Neosufisme tidak serta
merta menghapuskan sufisme klasik, akan tetapi hanya ingin melepaskan
diri-pribadi dari “ikatan-tarekat”, bukan dalam maqamat dan ahwalnya. Dalam
artian bahwa masyarakat modren melakukan reaktualisasi dan redefansi dari
maqamat dan ahwal kaum sufi, diantaranya :
1. Taubat
Dalam mengartikan taubat, para sufi berbeda pendapat, tetapi secra garis
besarnya dapat dibedakan dalam tiga kategori yaitu: pertama taubat dalam
pengertian meninggalkan segala kemaksiatan dan melakukan kebajikan secara terus
menerus. Kedua, ialah keluar dari kejahatan dan memasuki kebaikan karena takut pada
murka Allah. Ketiga, taubat ialah terus menerus walaupun sudah tidak pernah
lagi melakukan dosa, yang disebut dengan taubatan nasuha.
2. Zuhud
Zuhud diartikan keadaan dunia dan menjauhkan diri dari hidup kebendaan.
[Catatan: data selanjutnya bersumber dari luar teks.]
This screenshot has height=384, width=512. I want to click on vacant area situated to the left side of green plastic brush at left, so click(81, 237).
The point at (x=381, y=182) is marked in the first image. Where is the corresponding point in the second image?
Namun al-ghazali mengartikan zuhud dengan mengurangi keinginan pada dunia dan
menjauhkan dirinya dengan penuh kesadaran. Menurut pandangan sufi, dunia dan
segala kehidupan materialnya adalah sumber kemaksiatan dan penyebab atau
pendorong terjadinya perbuatan-perbuatan kejahatan yang menimbulakan kerusakan
dan dosa. Oleh karena itu, calon sufi harus terlebih dahulu zuhud.
3. Wara’
Al-wara’ adalah menghindari apa saja yang tidak baik. Namun sufi mempunyai
pandangan tersendiri, wara’ berarti
meninggalkan sesuatu yang tidak jelas hukumnya, seperti Ibrahim bin
Adham berpendapat bahwa wara’ adalah meninggalkan segla yang masih diragukan
dan meninggalkan kemewahan. Dari segala jeninya wara’ terbagi dua yaitu wara’
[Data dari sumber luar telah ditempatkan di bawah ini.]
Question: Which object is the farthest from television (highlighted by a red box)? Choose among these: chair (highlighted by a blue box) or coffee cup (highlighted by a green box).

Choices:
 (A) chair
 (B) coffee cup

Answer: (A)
lahiriyah yaitu tidak mempergunakan anggota rubug untuk hal-hal yang tidak
diridhai oleh Allah SWT, dan wara’ bathiniyah yaitu tidak mengisi hatinya
jecuali Allah.
4. Al-Farq
Al-Farq secara harfiah biasanya diartikan sebagai orang yang berhajat,
butuh atau orang miskin. Sedangkan dalam pandangan sufi adalah tidak meminta
lebih dari apa yang telah ada pada diri kita. Tidak meminta rezeki kecuali
hanya untuk dapat menjalankan kewajiban-kewajiban, tidak meminta sesungguhpun
tak ada pada diri kita. Kalau diberi diterima, tidaka memninta. Tapi juga tidak
menolak.
5. Sabar
Secara harfiah berarti menahan. Manurut al-Ghazali sabar adalah salah satu
kondisi mental dalam mengendalikan nafsu tang tumbuhnya adalah atas dorongan
agama. Sabar yang dimaksud oleh para sufi adalah konsekuwen dan konsisten dalam
melaksanakan segala perintah Allah dan meninggalkan laranga-Nya.
6. Tawakal
Tawakal yaitu bersandar atau memprcayakan diri kepada Allah SWT. Tawakkal
dalam kajian sufi terdari tiga tingkatan yaitu: tawakkal artinya tentramnya
hati terhadap apa yang telah dijanjikan Allah, menyerahkan urusan kepada Allah
karena Dia telah mengetahui keadaann dirinya, dan merasa ridha menerima
kekuatan Allah.
7. Ridha
Ridha secara harfiah adalah rela, suka senang. Ridha menurut Harun Nasution
adalah menerima qadha dan qadar Tuhan, dengan senang hati, untuk itu semua
perasaan benci di dalam hati harus dibuang jauh-jauh hingga yang tersisa ialah
perasaan senang dan gembira walaupun ditimpa malapetaka ia tetap senag dan
ridha menerimanya sebagaiman ketika ia mendapat rahmat dan nikmat.[6]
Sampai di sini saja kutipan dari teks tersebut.